WORK ORDER: Although the records contain pictures, the copy should leave them out and match everything else exactly.

═══ DATA FOR THIS EXERCISE

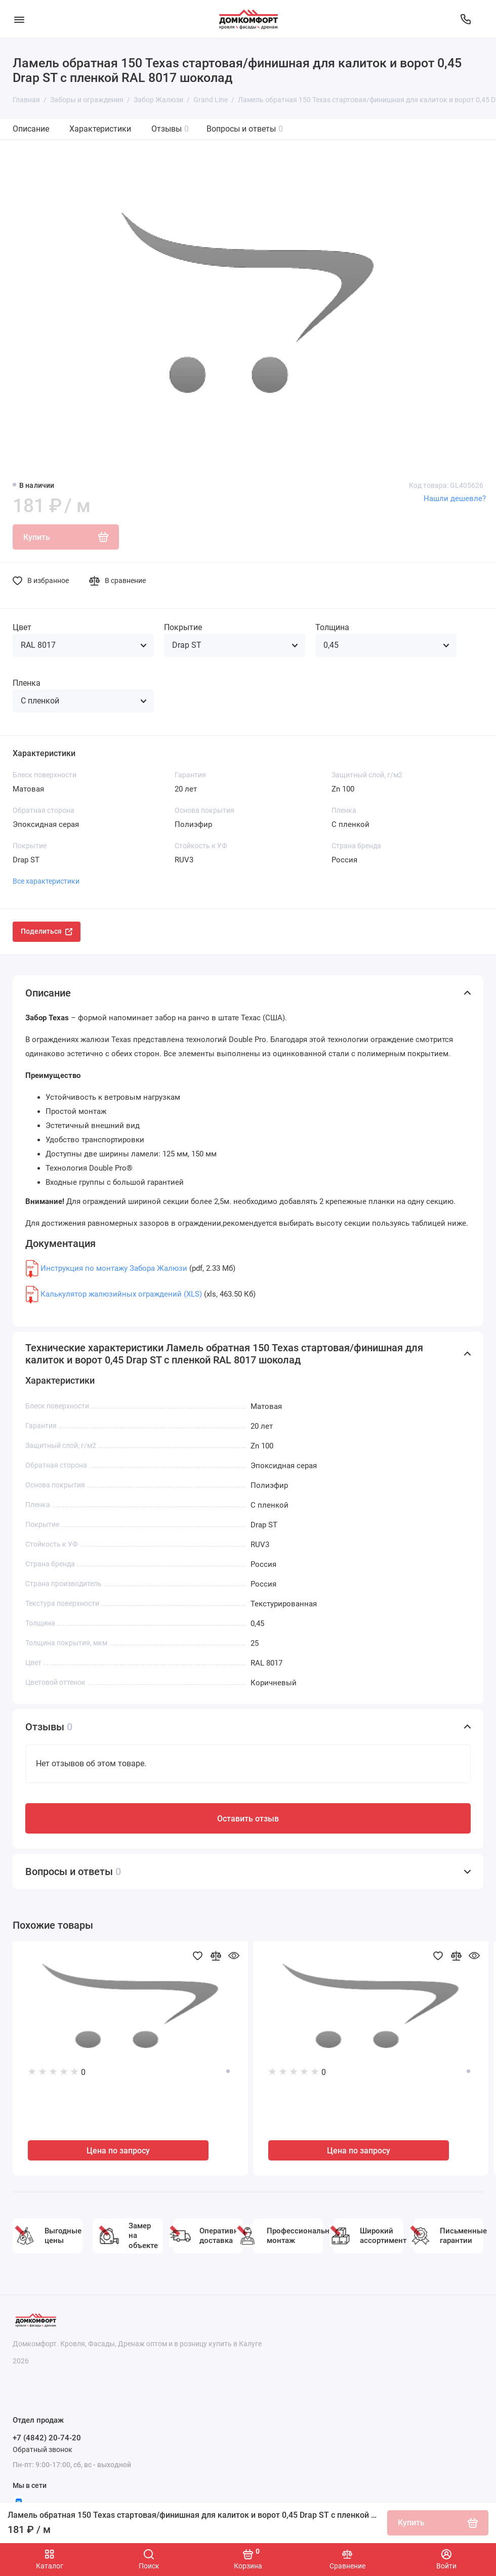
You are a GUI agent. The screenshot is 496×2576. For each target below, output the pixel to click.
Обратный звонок (42, 2449)
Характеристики (100, 129)
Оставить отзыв (248, 1818)
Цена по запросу (118, 2150)
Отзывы (170, 129)
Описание (31, 129)
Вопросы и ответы (244, 129)
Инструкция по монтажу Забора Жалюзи (113, 1268)
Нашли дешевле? (455, 498)
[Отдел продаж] (466, 19)
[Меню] (19, 19)
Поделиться (46, 931)
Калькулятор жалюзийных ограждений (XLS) (121, 1294)
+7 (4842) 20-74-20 (47, 2437)
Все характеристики (46, 881)
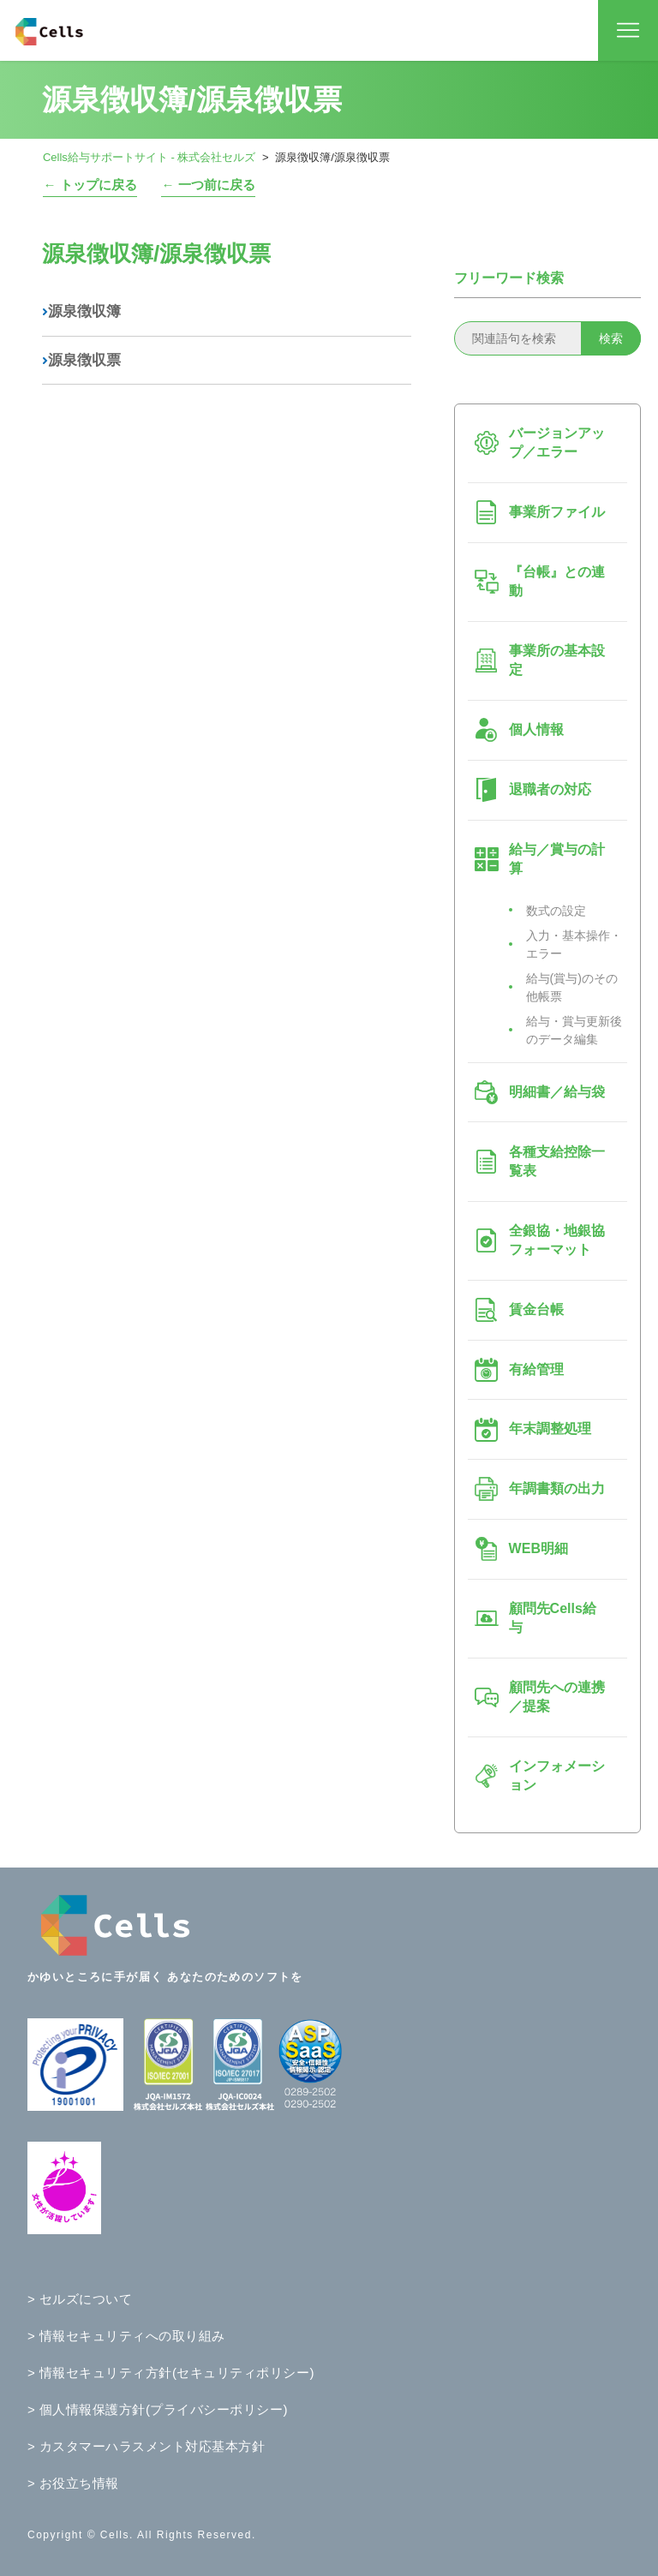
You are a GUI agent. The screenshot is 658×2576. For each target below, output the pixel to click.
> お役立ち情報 (73, 2483)
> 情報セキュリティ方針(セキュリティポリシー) (170, 2372)
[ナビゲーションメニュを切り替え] (628, 31)
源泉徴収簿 (81, 311)
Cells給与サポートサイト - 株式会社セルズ (149, 157)
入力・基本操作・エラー (574, 944)
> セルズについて (79, 2299)
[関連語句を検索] (547, 338)
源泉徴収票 (81, 360)
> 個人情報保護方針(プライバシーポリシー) (157, 2409)
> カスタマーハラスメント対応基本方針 (146, 2446)
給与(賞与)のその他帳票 (572, 987)
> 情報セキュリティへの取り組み (126, 2335)
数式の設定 (556, 910)
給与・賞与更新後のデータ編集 (574, 1030)
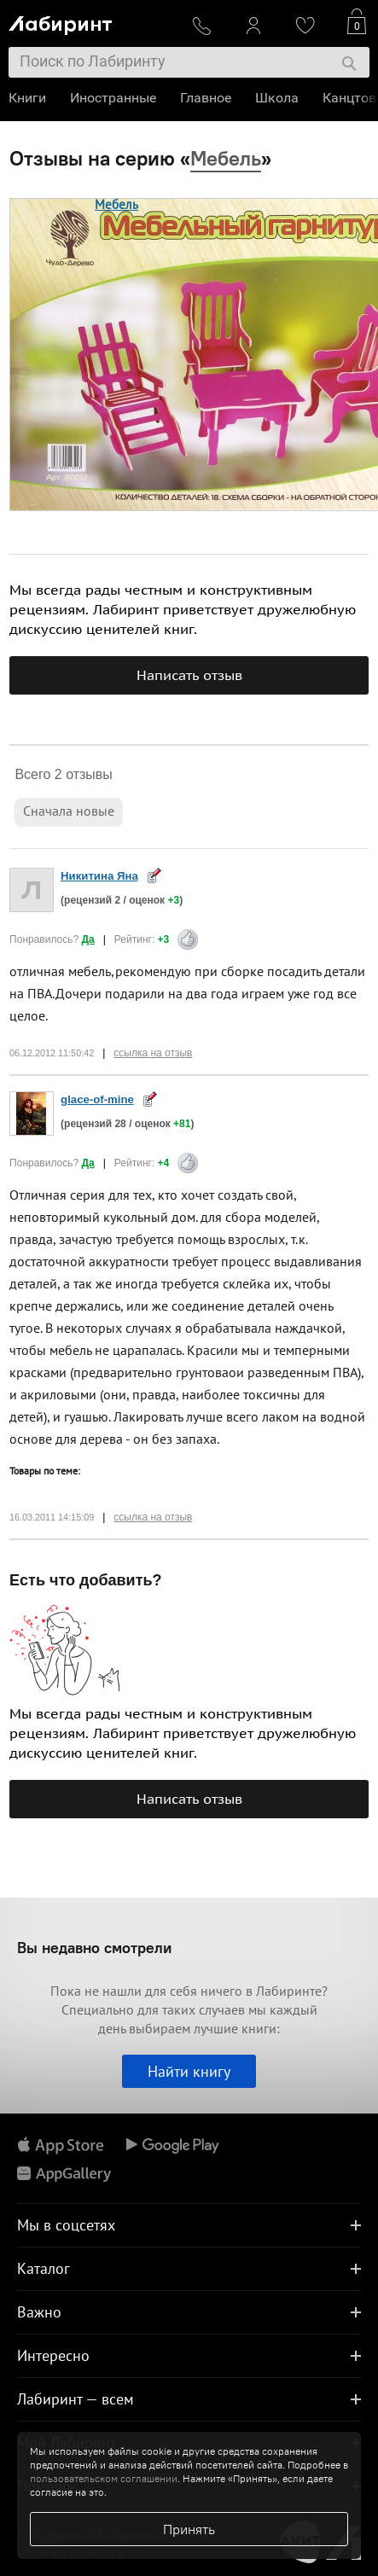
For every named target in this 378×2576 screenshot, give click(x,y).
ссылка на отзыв (152, 1053)
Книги (27, 98)
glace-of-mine (97, 1099)
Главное (205, 98)
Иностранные (113, 98)
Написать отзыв (189, 674)
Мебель (116, 204)
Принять (189, 2529)
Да (88, 939)
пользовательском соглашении (103, 2478)
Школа (277, 98)
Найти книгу (189, 2071)
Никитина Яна (99, 875)
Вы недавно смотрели (94, 1947)
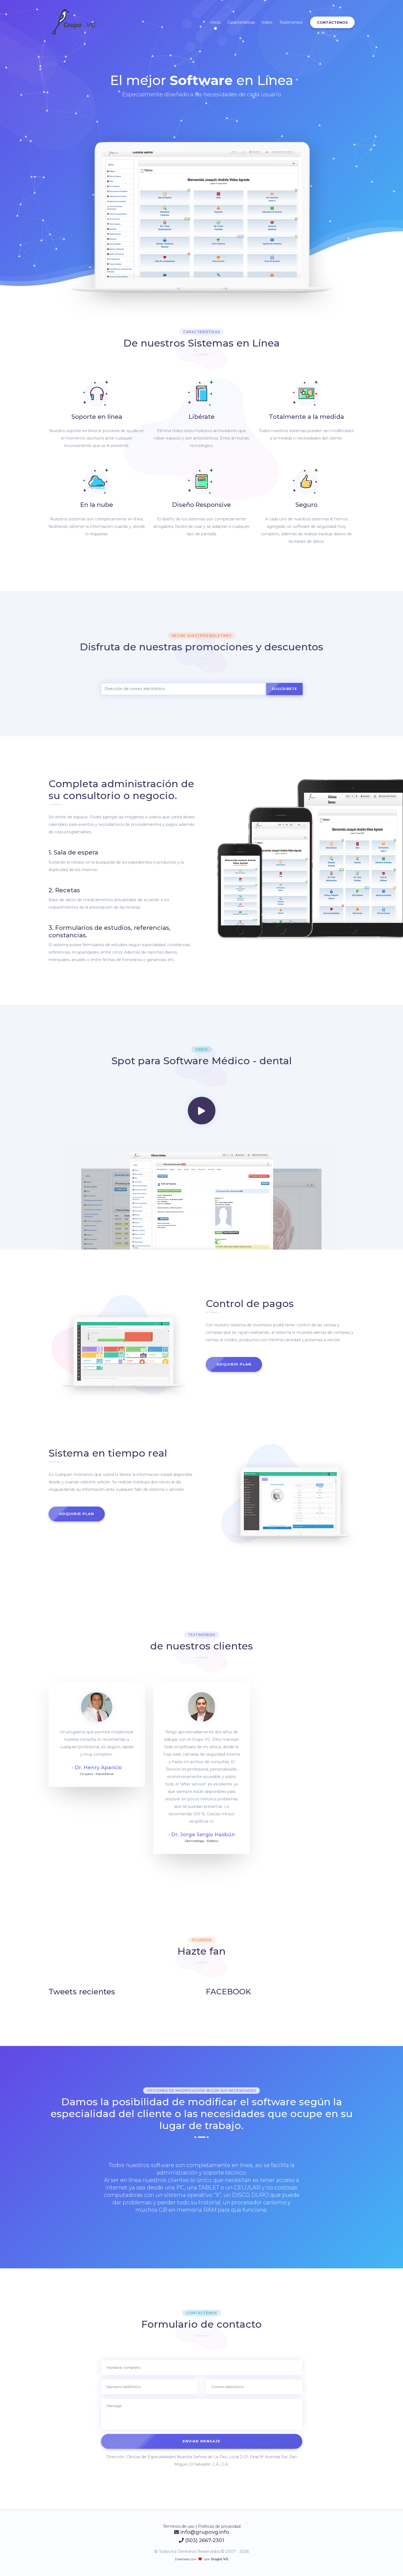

══════

YOUR SOLUTION:
You are a GUI agent. The screenshot is 496×2576. For each target below, output the pixel to click.
Обратный звонок (42, 2449)
Характеристики (100, 129)
Оставить отзыв (248, 1818)
Цена по запросу (118, 2150)
Отзывы (170, 129)
Описание (31, 129)
Вопросы и ответы (244, 129)
Инструкция по монтажу Забора Жалюзи (113, 1268)
Нашли дешевле? (455, 498)
[Отдел продаж] (466, 19)
[Меню] (19, 19)
Поделиться (46, 931)
Калькулятор жалюзийных ограждений (XLS) (121, 1294)
+7 (4842) 20-74-20 (47, 2437)
Все характеристики (46, 881)
You are a GUI agent. The screenshot is 658×2576. For each target below, output the pixel to click.
> お役立ち情報 (73, 2483)
> 情報セキュリティ方針(セキュリティポリシー) (170, 2372)
[ナビゲーションメニュを切り替え] (628, 31)
源泉徴収簿 (81, 311)
Cells給与サポートサイト - 株式会社セルズ (149, 157)
入力・基本操作・エラー (574, 944)
> セルズについて (79, 2299)
[関連語句を検索] (547, 338)
源泉徴収票 (81, 360)
> 個人情報保護方針(プライバシーポリシー) (157, 2409)
> カスタマーハラスメント対応基本方針 (146, 2446)
給与(賞与)のその他帳票 (572, 987)
> 情報セキュリティへの取り組み (126, 2335)
数式の設定 (556, 910)
給与・賞与更新後のデータ編集 (574, 1030)
For every named target in this 378×2576 screenshot, give click(x,y).
ссылка на отзыв (152, 1053)
Книги (27, 98)
glace-of-mine (97, 1099)
Главное (205, 98)
Иностранные (113, 98)
Написать отзыв (189, 674)
Мебель (116, 204)
Принять (189, 2529)
Да (88, 939)
пользовательском соглашении (103, 2478)
Школа (277, 98)
Найти книгу (189, 2071)
Никитина Яна (99, 875)
Вы недавно смотрели (94, 1947)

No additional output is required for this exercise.